Despite these concerns, Fitch anticipates that most of the FX bank swaps will continue to be rolled over, which could provide some temporary stability in the reserves management.

Further insights from the report indicate a recent upswing in non-resident inflows into Nigeria, driven by a greater formalization of FX activities and tighter monetary policy measures.

This shift has sparked a notable appreciation of the Naira at the official FX window, following a substantial 71% depreciation from June 2023 through mid-March 2024.

Despite this recovery, Fitch stated that the exchange rate remains volatile and continues to pose risks to economic stability.
More decline in Nigeria’s FX Reserves

The report also noted that the Nigeria’s gross FX reserves have seen a decline, falling from $34.4 billion in mid-March to $32.2 billion by the end of April.

Fitch noted that the reduction partly reflects debt repayments and FX sales to Bureau de Change operators to bolster the currency.

This sentiment was also shared by the CBN governor, Yemi Cardoso, who recently said that that the decreasing reserves were primarily due to debt repayments and other standard financial obligations, rather than efforts to defend the naira.

Looking ahead, Fitch projects a steady current account surplus, averaging 0.5% of Gross Domestic Product (GDP) for 2024-2025, supported by an expected modest increase in oil production and remittances.
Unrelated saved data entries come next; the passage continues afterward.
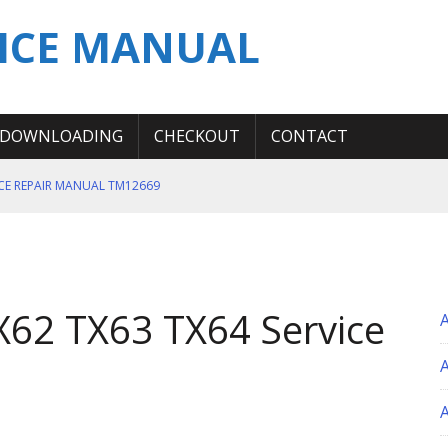
ICE MANUAL
DOWNLOADING
CHECKOUT
CONTACT
ICE REPAIR MANUAL TM12669
ERATION TEST SERVICE MANUAL
S MANUAL
 SERVICE REPAIR MANUAL
62 TX63 TX64 Service
 OPERATOR MANUAL
A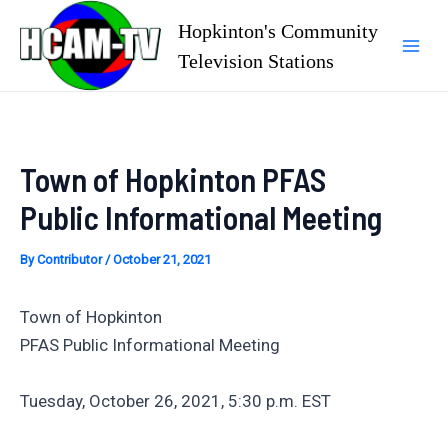
Skip
Hopkinton's Community
to
Television Stations
Mai
content
Men
Town of Hopkinton PFAS
Public Informational Meeting
By
Contributor
/
October 21, 2021
Town of Hopkinton
PFAS Public Informational Meeting
Tuesday, October 26, 2021, 5:30 p.m. EST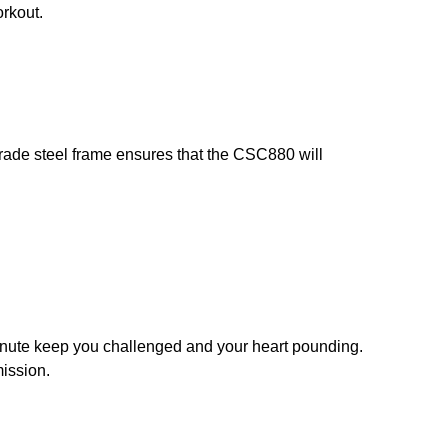
orkout.
grade steel frame ensures that the CSC880 will
inute keep you challenged and your heart pounding.
mission.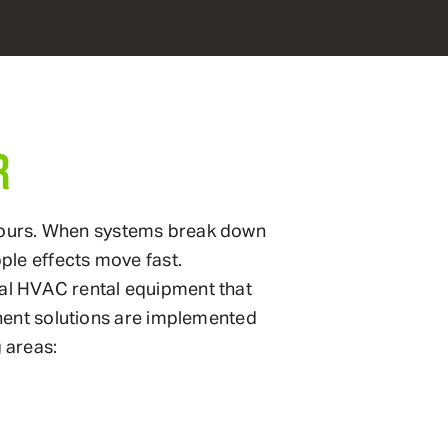
R
in hours. When systems break down
ipple effects move fast.
al HVAC rental equipment that
anent solutions are implemented
 areas: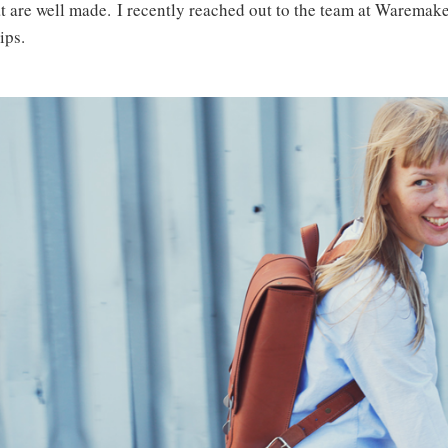
t are well made. I recently reached out to the team at Waremaker
ips.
However, the FX reserves are projected to diminish to cover just 4.2 months of current external payments by the end of 2024, aligning with the ‘B’ median.
It noted:

“Gross FX reserves fell to USD32.2 billion at end-April, from a peak of USD34.4 billion in mid-March, partly reflecting repayment of existing debt obligations, and FX sales to BDCs to support the currency.
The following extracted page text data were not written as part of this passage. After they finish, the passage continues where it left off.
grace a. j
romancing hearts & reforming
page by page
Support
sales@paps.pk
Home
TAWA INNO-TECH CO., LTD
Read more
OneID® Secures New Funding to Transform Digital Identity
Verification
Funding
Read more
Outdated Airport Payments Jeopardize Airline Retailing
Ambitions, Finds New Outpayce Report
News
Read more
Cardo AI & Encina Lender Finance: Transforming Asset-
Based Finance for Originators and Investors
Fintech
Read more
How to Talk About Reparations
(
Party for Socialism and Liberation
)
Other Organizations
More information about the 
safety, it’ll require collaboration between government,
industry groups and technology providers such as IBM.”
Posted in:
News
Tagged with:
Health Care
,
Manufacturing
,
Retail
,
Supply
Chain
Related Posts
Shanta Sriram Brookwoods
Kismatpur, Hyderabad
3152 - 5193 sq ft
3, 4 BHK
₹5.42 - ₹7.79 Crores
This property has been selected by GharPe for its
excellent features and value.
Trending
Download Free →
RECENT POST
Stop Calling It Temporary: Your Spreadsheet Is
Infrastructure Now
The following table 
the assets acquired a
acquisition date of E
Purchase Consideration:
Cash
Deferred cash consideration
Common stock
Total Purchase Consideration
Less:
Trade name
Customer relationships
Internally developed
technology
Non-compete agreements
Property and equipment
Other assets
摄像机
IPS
“Fitch projects a broadly flat current account surplus, averaging 0.5% of GDP in 2024-2025, supported by a modest rise in oil production and remittances.
“We forecast FX reserves to fall to 4.2 months of current external payments at end-2024 (‘B’ median 4.2), from 4.4 months at end-2023.”

What You Should Know

Nairametrics earlier reported that a member of the Monetary Policy Committee (MPC) of the CBN, Bamidele A.G. Amoo, said that the decline in Nigeria’s foreign exchange (FX) reserves was mainly due to foreign exchange swap transactions.

This view was also supported by another MPC member, Lydia Shehu Jafiya, who stated that “As at March 19, 2024, the external reserves stood at US$32.87 billion compared with US$33.68 billion in the previous month due majorly to foreign exchange swap transactions offset in the review period.”
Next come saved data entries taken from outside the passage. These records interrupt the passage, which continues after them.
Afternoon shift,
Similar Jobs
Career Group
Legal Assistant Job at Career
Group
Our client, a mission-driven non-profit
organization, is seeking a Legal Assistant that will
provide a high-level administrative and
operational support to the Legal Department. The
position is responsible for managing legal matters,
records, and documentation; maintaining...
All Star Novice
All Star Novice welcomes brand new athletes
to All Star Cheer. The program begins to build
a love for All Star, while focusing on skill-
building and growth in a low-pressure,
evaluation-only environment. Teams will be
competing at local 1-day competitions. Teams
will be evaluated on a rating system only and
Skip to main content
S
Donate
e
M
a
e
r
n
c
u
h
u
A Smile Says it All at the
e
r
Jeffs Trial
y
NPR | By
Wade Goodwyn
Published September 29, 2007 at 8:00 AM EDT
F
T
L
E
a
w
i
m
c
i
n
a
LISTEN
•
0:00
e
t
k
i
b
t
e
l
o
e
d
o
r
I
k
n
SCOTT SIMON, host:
Nairametrics also reported that Nigeria’s foreign exchange (FX) reserves maintained a one-month dip streak, reaching a new low of $32.12 billion on April 17, 2024. The reserves dropped by $2.33 billion in 31 days, from $34.45 billion on March 18, 2024, marking the lowest level since September 20, 2017, when they were $32.08 billion.

However, further checks by Nairametrics show that the FX reserves are on a slow rise, increasing by $178 million in a marginal recovery from over one month dip.